Les transactions CSAM étaient généralement plus modestes, souvent inférieures à 100 €. Un exemple frappant cité par le rapport concerne un site CSAM unique ayant utilisé plus de 5 800 adresses crypto et généré plus de 530 000 € depuis juillet 2022. De plus, la Fondation Internet Watch a identifié plus de 312 000 rapports d’imagerie abusive en 2025. Ces chiffres illustrent comment les fonds circulent principalement depuis des pays comme les États-Unis ou l’Australie vers des hubs asiatiques.
L’évolution des méthodes de paiement
Si le Bitcoin reste largement utilisé dans ces activités illicites, une dépendance croissante envers les stablecoins est observée parmi les réseaux de prostitution et de trafic humain, permettant une conversion facile en monnaie locale via des réseaux chinois spécialisés dans le blanchiment d’argent. De leur côté, les vendeurs CSAM se tournent davantage vers Monero pour ses capacités à masquer les détails des transactions.
Les opérations criminelles qui étaient autrefois confinées au dark web utilisent désormais aussi des plateformes grand public. Des services “garantie” basés sur Telegram tels que Tudou et Xinbi détiennent la cryptomonnaie en séquestre jusqu’à confirmation des transactions. Pourtant, malgré ces défis posés par la crypto-monnaie dans ces secteurs illégaux, McLouth insiste sur le fait qu’elle offre également la possibilité d’exposer ces crimes et ouvre la voie à de nouvelles stratégies pour les contrer.
L’infrastructure derrière l’exploitation
Beaucoup de sites CSAM accessibles publiquement s’appuient sur l’infrastructure d’hébergement basée aux États-Unis. Cette localisation stratégique permet aux opérateurs d’exploiter plus efficacement leurs victimes potentiellement riches situées dans les États occidentaux anglophones.
L’analyse géographique montre comment cette infrastructure est utilisée pour cibler efficacement ces marchés spécifiques. McLouth explique que pour maximiser leurs gains financiers potentiels provenant principalement des occidentaux anglophones, ces criminels structurent leur activité autour de cette infrastructure établie.

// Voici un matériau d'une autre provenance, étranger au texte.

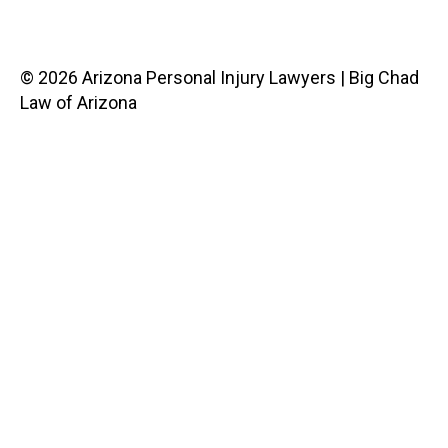
© 2026 Arizona Personal Injury Lawyers | Big Chad
Law of Arizona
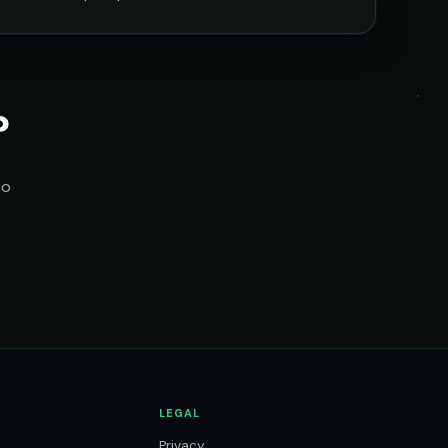
?
to
LEGAL
Privacy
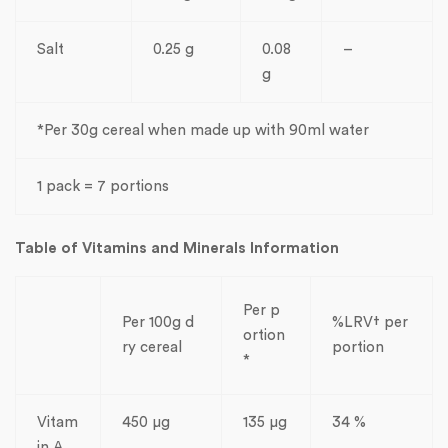
Salt
0.25 g
0.08
–
g
*Per 30g cereal when made up with 90ml water
1 pack = 7 portions
Table of Vitamins and Minerals Information
Per p
Per 100g d
%LRV† per
ortion
ry cereal
portion
*
Vitam
450 µg
135 µg
34 %
in A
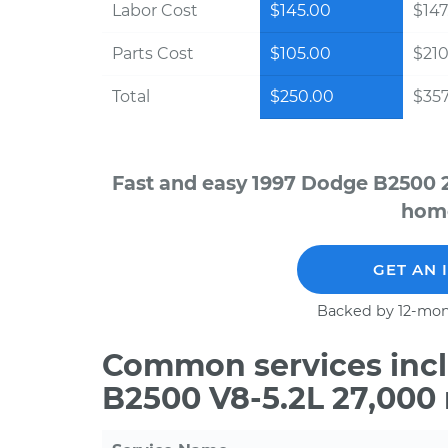
Labor Cost
$145.00
$147
Parts Cost
$105.00
$210
Total
$250.00
$357
Fast and easy 1997 Dodge B2500 2
home
GET AN 
Backed by 12-mon
Common services incl
B2500 V8-5.2L 27,000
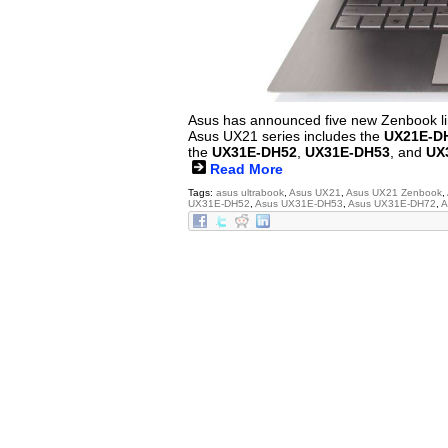
Asus has announced five new Zenbook lin
Asus UX21 series includes the
UX21E-D
the
UX31E-DH52
,
UX31E-DH53
, and
UX
Read More
Tags:
asus ultrabook
,
Asus UX21
,
Asus UX21 Zenbook
,
UX31E-DH52
,
Asus UX31E-DH53
,
Asus UX31E-DH72
,
A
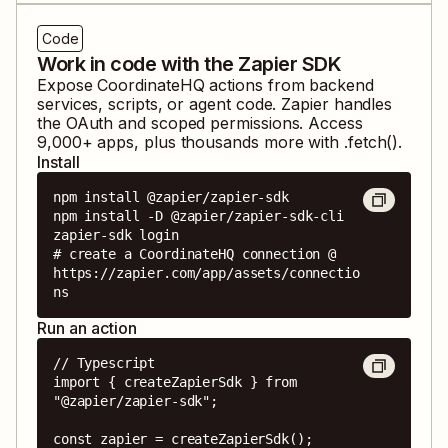
Code
Work in code with the Zapier SDK
Expose
CoordinateHQ
actions from backend
services, scripts, or agent code. Zapier handles
the OAuth and scoped permissions. Access
9,000
+ apps, plus thousands more with .fetch().
Install
npm install @zapier/zapier-sdk

npm install -D @zapier/zapier-sdk-cli

zapier-sdk login

# create a CoordinateHQ connection @ 
https://zapier.com/app/assets/connectio
ns
Run an action
// Typescript

import { createZapierSdk } from 
"@zapier/zapier-sdk";

const zapier = createZapierSdk();
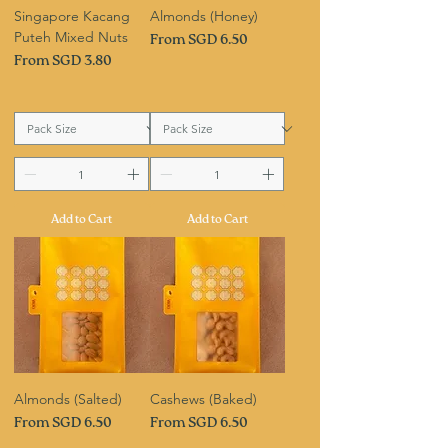
Singapore Kacang
Almonds (Honey)
Puteh Mixed Nuts
Sale Price
From
SGD 6.50
Sale Price
From
SGD 3.80
Add to Cart
Add to Cart
Almonds (Salted)
Cashews (Baked)
Sale Price
Sale Price
From
SGD 6.50
From
SGD 6.50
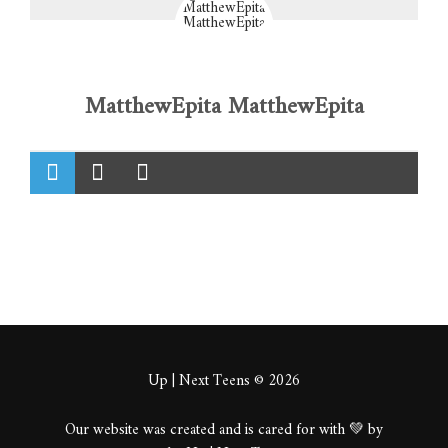
MatthewEpita MatthewEpita
Up | Next Teens © 2026
Our website was created and is cared for with 💚 by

Crypto : alliée ou ennemie ?
Tandis que la crypto joue un rôle indéniable dans certains aspects du trafic humain et du CSAM, elle ne fait qu’exposer ce qui était déjà présent mais invisible avec les monnaies fiduciaires traditionnelles. Selon McLouth, “crypto n’est pas ce qui permet ces crimes ; elle facilite plutôt leur mise en lumière”, ouvrant ainsi un dialogue nécessaire sur l’application et la responsabilité.
Cependant, face aux prévisions peu encourageantes pour l’année prochaine selon Chainalysis, une conversation élargie doit avoir lieu concernant l’application stricte des lois existantes et l’établissement de nouvelles mesures visant à responsabiliser toutes les parties prenantes impliquées dans cet écosystème naissant mais controversé.
Notre analyse
Note de potentiel : X/10
L’analyse révèle une complexité croissante où la technologie blockchain expose autant qu’elle protège certaines activités criminelles grâce à son anonymat relatif. La vigilance réglementaire européenne devra s’intensifier tout en veillant à ne pas freiner l’innovation légitime qui pourrait dériver vers une meilleure sécurité globale.
⚠️ Ceci ne constitue pas un conseil en investissement. Les cryptomonnaies sont volatiles et risquées.